▶ _What you should do_
Below are some records. Return exactly the lines from the one with "casi continuamente, y" to the one with "cambiar al bebé.", and nothing else.

▶ _Extracted records_
[Start of Attachment]
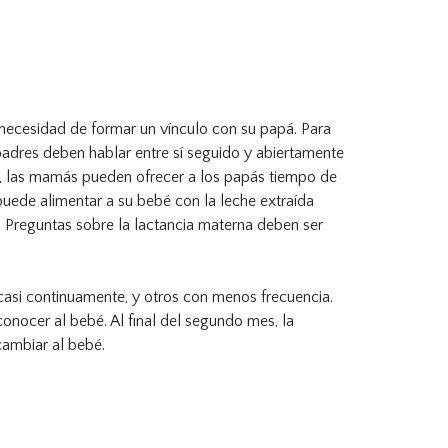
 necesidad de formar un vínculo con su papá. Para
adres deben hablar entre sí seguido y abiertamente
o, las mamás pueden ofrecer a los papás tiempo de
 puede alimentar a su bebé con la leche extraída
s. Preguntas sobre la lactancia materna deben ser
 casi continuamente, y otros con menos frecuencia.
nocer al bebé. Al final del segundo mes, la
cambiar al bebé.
[End of Attachment]
[Start of Attachment]
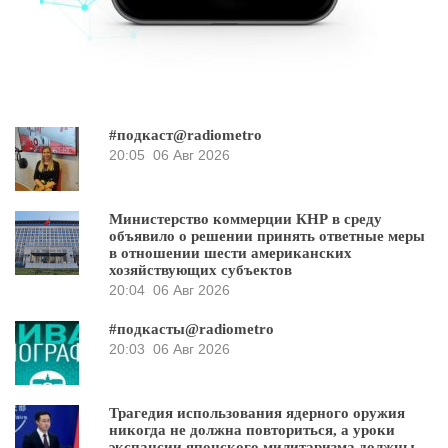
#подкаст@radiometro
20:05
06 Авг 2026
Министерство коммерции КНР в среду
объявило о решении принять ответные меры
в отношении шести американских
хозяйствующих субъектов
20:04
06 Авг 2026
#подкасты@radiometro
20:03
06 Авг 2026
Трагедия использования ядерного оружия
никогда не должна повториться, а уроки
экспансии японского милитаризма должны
[End of Attachment]
▶ _Result of this task_
 casi continuamente, y otros con menos frecuencia.
nocer al bebé. Al final del segundo mes, la
cambiar al bebé.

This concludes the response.